Thursday, July 28, 2005

Sign of the apocalypse

A new SOTA has recently emerged - the conversion of Geoffrey Chaucer's Canterbury Tales into rap songs.

He said: "I tried to keep the rap versions as close as possible to the original, so I went through the tales line-by-line.

"It was a painstaking process to convert Chaucer into a rhyme scheme that young people would like."

The tales have been condensed for performance, but with the aim of maintaining their original sense.

For instance, the phrase "goone towards that village" translates to "hit the streets".


I mean, I am all for helping kids get turned on to classics. I even liked the Baz Luhrman version of Romeo & Juliet. But there is a line, and I think this is where I would draw it. Part of the point of studying the Canterbury Tales is to give the student an understanding not only of the work itself, but how this work helps show the evolution of the English language. You can't teach that if you change "goone towards that village" to "hit the streets".

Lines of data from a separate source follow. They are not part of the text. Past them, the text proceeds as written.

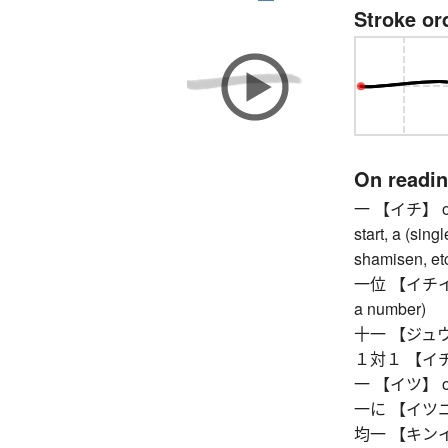
Stroke or
On readi
一 【イチ】 one, 
start, a (sing
shamisen, etc
一位 【イチイ】 fir
a number)
十一 【ジュウイチ
１対１ 【イチタイ
一 【イツ】 one,
一に 【イツニ】 so
均一 【キンイツ】 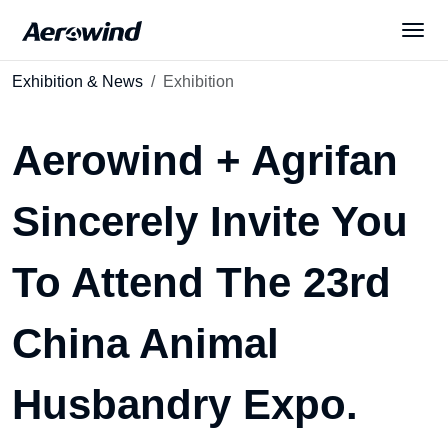
Exhibition & News
Exhibition
Solutions
Aerowind + Agrifan
Products
Sincerely Invite You
News
To Attend The 23rd
Services
China Animal
About Us
Husbandry Expo.
English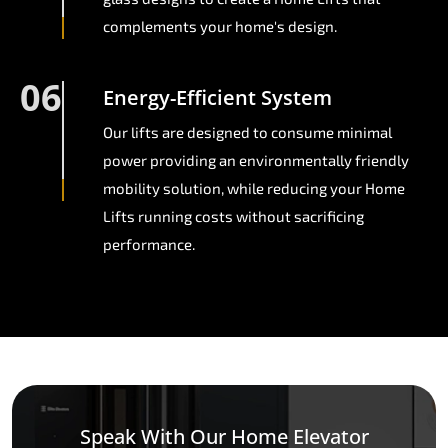
complements your home's design.
06
Energy-Efficient System
Our lifts are designed to consume minimal
power providing an environmentally friendly
mobility solution, while reducing your Home
Lifts running costs without sacrificing
performance.
Speak With Our Home Elevator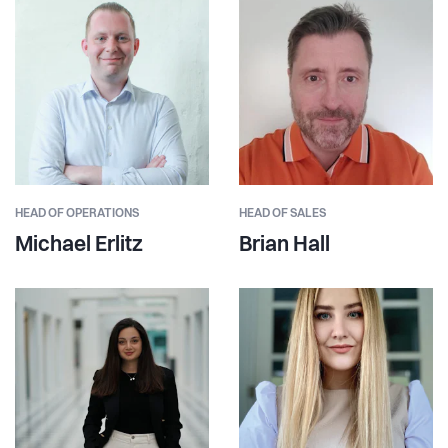
HEAD OF OPERATIONS
HEAD OF SALES
Michael Erlitz
Brian Hall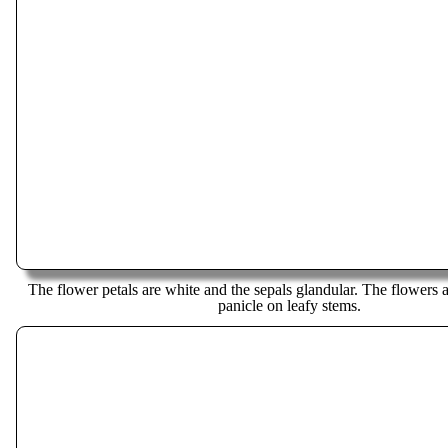
The flower petals are white and the sepals glandular. The flowers ar
panicle on leafy stems.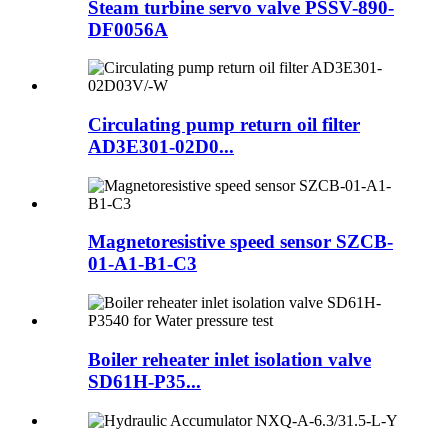
Steam turbine servo valve PSSV-890-
DF0056A
Circulating pump return oil filter
AD3E301-02D0...
Magnetoresistive speed sensor SZCB-
01-A1-B1-C3
Boiler reheater inlet isolation valve
SD61H-P35...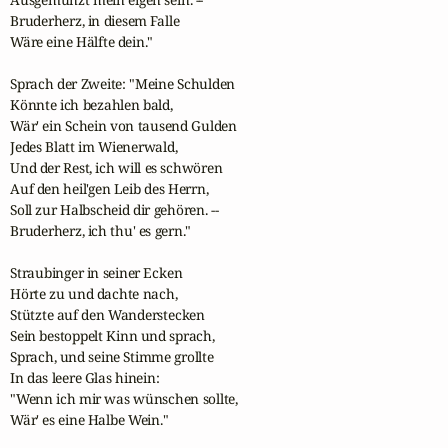
Bruderherz, in diesem Falle 

Wäre eine Hälfte dein."

Sprach der Zweite: "Meine Schulden 

Könnte ich bezahlen bald, 

Wär' ein Schein von tausend Gulden 

Jedes Blatt im Wienerwald, 

Und der Rest, ich will es schwören 

Auf den heil'gen Leib des Herrn, 

Soll zur Halbscheid dir gehören. --

Bruderherz, ich thu' es gern."

Straubinger in seiner Ecken 

Hörte zu und dachte nach, 

Stützte auf den Wanderstecken 

Sein bestoppelt Kinn und sprach, 

Sprach, und seine Stimme grollte 

In das leere Glas hinein: 

"Wenn ich mir was wünschen sollte, 

Wär' es eine Halbe Wein."
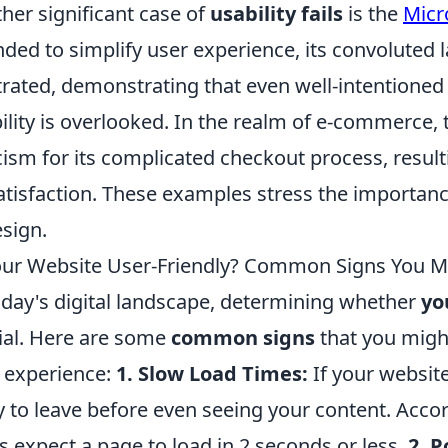
her significant case of
usability fails
is the
Micr
nded to simplify user experience, its convoluted 
trated, demonstrating that even well-intentioned
ility is overlooked. In the realm of e-commerce,
icism for its complicated checkout process, result
atisfaction. These examples stress the importance
esign.
our Website User-Friendly? Common Signs You Mi
oday's digital landscape, determining whether
yo
ial. Here are some
common signs
that you might
 experience:
1. Slow Load Times:
If your website
ly to leave before even seeing your content. Acco
s expect a page to load in 2 seconds or less.
2. P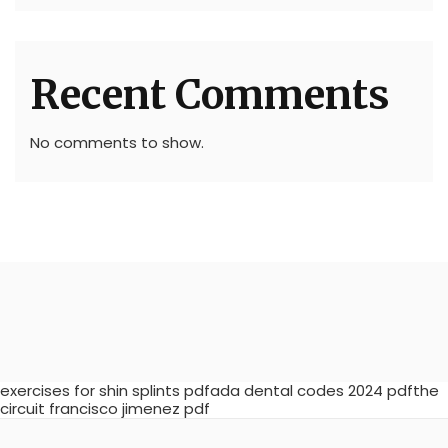
Recent Comments
No comments to show.
exercises for shin splints pdfada dental codes 2024 pdfthe
circuit francisco jimenez pdf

Sure, perhaps at some point in my life I'll have to stop being old-fashioned. I accept the fact that such works are hard for kids to get through. But there are ways of teaching it that can invoke the interest and curiousity of the students without having to resort to rap music. I really think that at some point we have to start expecting more from students and stop trying to "dumb down" things so much.

4 comments:

Michael Hickerson said...

Yeah, I agree that we should leave some things unblemished...

Or it could be that I had to suffer reading them and I want to know that others are suffering as well...

It's one of those two...

Kat Coble said...

I blame the Cosby Show. Remember when they thought it was all clever and cute and krep to show Theo and Cockroach rapping about Shakespeare?

Thus began the downward slide.

melusina said...

Aww, Michael. Obviously, not everything we read in school is going to be pleasurable, everyone has their own opinions about what they like. But there are ways to make things like CT, Beowulf, Shakespeare, etc., interesting to kids without resorting to rap and the like.

The Canterbury Tales isn't at the top of my list, but I think it serves a purpose in the literary "canon", and I don't think it can serve that purpose in a rap translation. I could be wrong, though.

Microphyt, I remember the Cosby Show, but I don't remember the raps to Shakespeare. I think I've blocked it...

melusina said...

Dammit, I totally butchered your name in my comment, Mycropht. Sorry about that. I don't know what I was thinking. Maybe Microsoft was sending me signals or something.